I've worked in a lot of offices. It seems to me that in every one of them, there was an office bitch; someone pissing and moaning constantly about how life was mistreating her. [Editor's note: "Hmmmm..."]

Over the past few years, I've visited a lot of projects and talked to lots of management. On every one of them, I've been the Office Bitch. I've spent so much time whining and groaning about getting into production, I'm sure more than a few people don't want me around any more so they don't have to listen. A few listened and learned.

I just came back from seeing three great companies located in Mexico. They were great projects and I'm going to be writing about them over the next week or so. They are all production stories so I don't have to bitch any more.

There is a wide range of opinions regarding political stability in Mexico. There have been thousands of drug related murders near the border with the US. There is an unofficial war going on between the dopers and the government.

In addition, the worldwide depression has seriously impacted Mexico with inflation and increasing unemployment and underemployment. Kidnappings have become common even for what we would consider a trivial amount. As the depression deepens, I expect crime and unrest to increase everywhere, including the US. That said, Mexico has a long tradition of mining and in my opinion is one of the most favorable mining climates in the world today.

Pediment Gold

My first visit of the week took me to La Paz in Baja Sur to the San Antonio project of Pediment Gold. In the last year, Pediment, under the supervision of Mel Herdrick, VP of Exploration, has completed an incredible 31,400 meters of drilling at San Antonio. The project shows a total inferred 43-101 resource of 1.45 million ounces of gold at an average grade of about 1.3 g/t. The project has over 400,000 ounces of gold near surface in oxide ore. I've been whining for two years about getting it into production.

Gary Freeman, President and CEO of Pediment listened. In April of 2008, Chester Millar was appointed to the board and he assumed a position of Chairman of the Board in June of 2008. Chester Millar is a production guy who has been around the industry since Christ was a Corporal. He will focus on nothing but production.

And in December of 2008, Chris Babcock was hired as the person in charge of Mine Development at San Antonio. As it turns out, he was the former president of Castle Gold. I visited the project later in the week and I'll be writing about them in a few days. But Chris Babcock is another pure production guy with many years of experience putting mines into production and working in Mexico.

I like Baja Sur and really like the San Antonio project. It's near enough to civilization to have access to a supply chain and far enough out of town to not have citizens harping about being woken by blasting. San Antonio is about 45 km south of La Paz and 160 km north of Cabo San Lucas. There is power crossing the site, it's a nice warm climate and the property has lots of flat land for a mill and heap leach pad.

Gold and silver were discovered near San Antonio around 1748 and mining continued until about 1915. At the peak, around 1862, there were as many as 25 producing mines in the area.

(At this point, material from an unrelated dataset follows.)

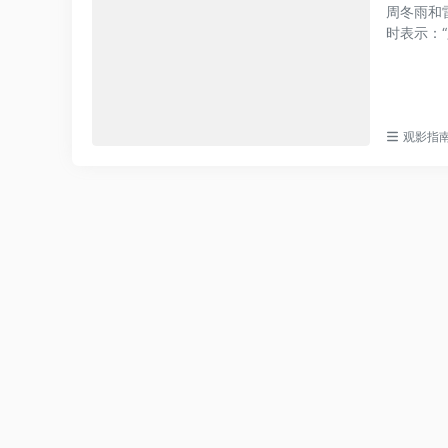
周冬雨和
最新收录
时表示：
观影指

Pediment owns 100% of the project with no underlying royalties. Currently they plan on conducting a bulk sample heap leach test beginning this year with up to 100,000 tons of ore. Bottle roll tests show recoveries of up to 88%.

Pediment has a giant land position near San Antonio and I expect them to continue to expand resources. The near term production from San Antonio will pay for it. Pediment still has a very tight share structure and I expect a lot of progress from them on the production side without very much more dilution.

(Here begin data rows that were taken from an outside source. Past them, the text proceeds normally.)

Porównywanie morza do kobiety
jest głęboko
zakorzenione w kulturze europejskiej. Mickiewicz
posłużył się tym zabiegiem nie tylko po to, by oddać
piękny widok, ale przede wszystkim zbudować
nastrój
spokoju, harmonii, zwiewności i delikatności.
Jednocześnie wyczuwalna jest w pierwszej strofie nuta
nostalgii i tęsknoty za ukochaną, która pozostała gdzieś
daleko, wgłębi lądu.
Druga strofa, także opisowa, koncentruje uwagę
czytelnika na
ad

In October of 2007 Pediment purchased the former producing La Colorada gold/silver mine near Hermosillo in Sonora. The total cost was about $3 million to various vendors for a past producing mine and mill. It came with a historic resource indicating about 600,000 ounces of gold. This was our second stop on this visit after La Paz.

The La Colorada mining district shows mining taking place as early as 1740 when Jesuit missionaries worked near-surface high-grade gold veins down to the water table in between attacks by hostile Indians. During the 1860s a 48 stamp mill was installed and one of the earliest cyanide plants in the world was started at La Colorada in 1888. Mining in the district was most active from about 1876 until 1914. Mexican government reports suggest that something over 3 million ounces of gold were produced from the area's mines making it one of the larger gold districts in Mexico.

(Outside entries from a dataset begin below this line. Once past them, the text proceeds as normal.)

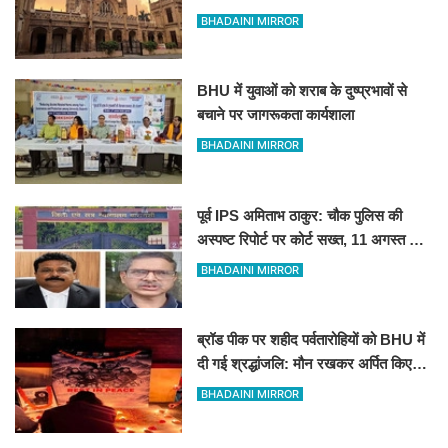
प्रो. ब्रजभूषण ओझा सभी निकायों से
BHADAINI MIRROR
प्रतिबंधित
BHU में युवाओं को शराब के दुष्प्रभावों से
बचाने पर जागरूकता कार्यशाला
BHADAINI MIRROR
पूर्व IPS अमिताभ ठाकुर: चौक पुलिस की
अस्पष्ट रिपोर्ट पर कोर्ट सख्त, 11 अगस्त को
मांगी स्पष्ट जांच आख्या
BHADAINI MIRROR
ब्रॉड पीक पर शहीद पर्वतारोहियों को BHU में
दी गई श्रद्धांजलि: मौन रखकर अर्पित किए
पुष्प
BHADAINI MIRROR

Modern mining began under Chester Millar of Eldorado Gold in 1993. Chris Babcock also participated in the early design and construction of the heap leach facilities at La Colorada. Eldorado produced about 30,000 ounces of gold a year prior to selling the facility to a local mining contractor in 1992.

When the mining contractor shut the mine and mill down in 1992 he did a hard shutdown. Literally he just came in and turned off the power. I have always believed there is upwards of $10 million in gold and silver on the pad. I wanted them to spend the $1 million or so to get the processing side back into operation, they could fund it from the cash flow from the material sitting on the pad.

In any case, Pediment is moving forward at a rapid pace, doing some exploration at the same time as they advance the mill back into production.

It's obvious just from looking at La Colorada that there is a lot of expansion potential for resources. This project didn't even come close to being mined out. They can find ounces cheap and they can pay for them with what they have on the pad right now.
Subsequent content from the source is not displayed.